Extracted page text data
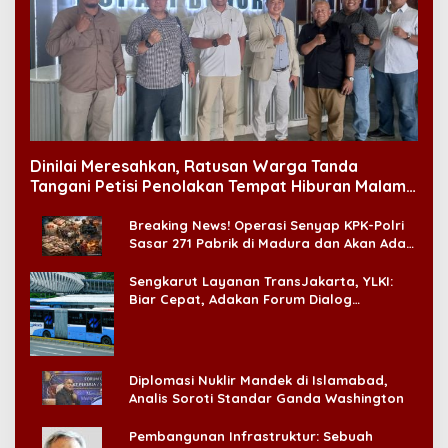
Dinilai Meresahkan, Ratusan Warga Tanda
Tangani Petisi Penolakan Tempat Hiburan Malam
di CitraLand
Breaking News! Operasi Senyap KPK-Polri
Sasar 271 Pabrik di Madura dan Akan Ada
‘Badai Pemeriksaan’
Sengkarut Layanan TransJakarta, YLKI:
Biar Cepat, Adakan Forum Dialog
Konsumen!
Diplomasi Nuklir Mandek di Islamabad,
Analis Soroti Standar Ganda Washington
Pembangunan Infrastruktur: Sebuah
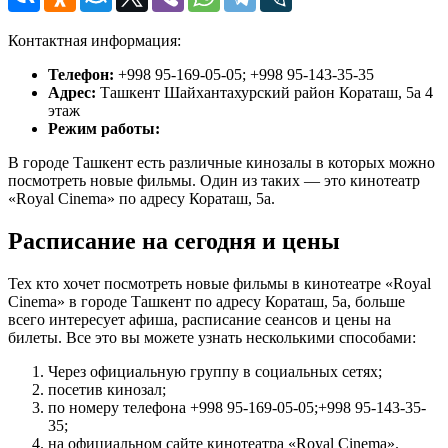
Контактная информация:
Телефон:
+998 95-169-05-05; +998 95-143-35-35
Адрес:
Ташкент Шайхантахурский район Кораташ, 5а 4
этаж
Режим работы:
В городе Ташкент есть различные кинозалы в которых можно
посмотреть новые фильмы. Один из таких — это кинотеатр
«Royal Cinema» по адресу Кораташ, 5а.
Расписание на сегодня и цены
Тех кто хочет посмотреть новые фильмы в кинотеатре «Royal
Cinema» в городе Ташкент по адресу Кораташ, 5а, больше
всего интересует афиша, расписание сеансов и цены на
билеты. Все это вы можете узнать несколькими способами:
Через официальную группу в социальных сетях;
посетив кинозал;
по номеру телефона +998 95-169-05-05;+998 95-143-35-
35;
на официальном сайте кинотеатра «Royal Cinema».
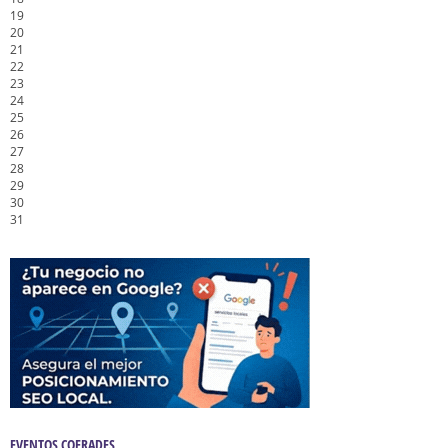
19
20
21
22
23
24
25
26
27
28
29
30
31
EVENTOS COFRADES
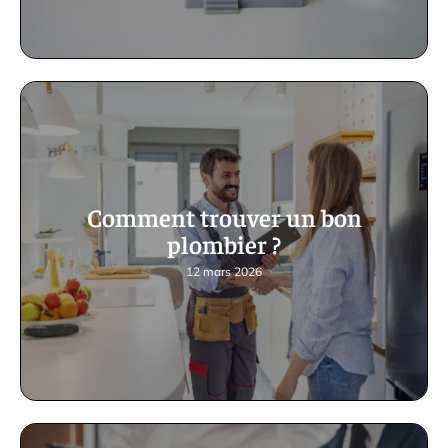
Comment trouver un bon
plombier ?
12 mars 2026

▸ What to do:
Leaving all pictures aside, quote each record exactly.

▸ Exercise output:
Dinilai Meresahkan, Ratusan Warga Tanda
Tangani Petisi Penolakan Tempat Hiburan Malam
di CitraLand
Breaking News! Operasi Senyap KPK-Polri
Sasar 271 Pabrik di Madura dan Akan Ada
‘Badai Pemeriksaan’
Sengkarut Layanan TransJakarta, YLKI:
Biar Cepat, Adakan Forum Dialog
Konsumen!
Diplomasi Nuklir Mandek di Islamabad,
Analis Soroti Standar Ganda Washington
Pembangunan Infrastruktur: Sebuah
Контактная информация:
Телефон:
+998 95-169-05-05; +998 95-143-35-35
Адрес:
Ташкент Шайхантахурский район Кораташ, 5а 4
этаж
Режим работы:
В городе Ташкент есть различные кинозалы в которых можно
посмотреть новые фильмы. Один из таких — это кинотеатр
«Royal Cinema» по адресу Кораташ, 5а.
Расписание на сегодня и цены
Тех кто хочет посмотреть новые фильмы в кинотеатре «Royal
Cinema» в городе Ташкент по адресу Кораташ, 5а, больше
всего интересует афиша, расписание сеансов и цены на
билеты. Все это вы можете узнать несколькими способами:
Через официальную группу в социальных сетях;
посетив кинозал;
по номеру телефона +998 95-169-05-05;+998 95-143-35-
35;
на официальном сайте кинотеатра «Royal Cinema».
19
20
21
22
23
24
25
26
27
28
29
30
31
EVENTOS COFRADES
Comment trouver un bon
plombier ?
12 mars 2026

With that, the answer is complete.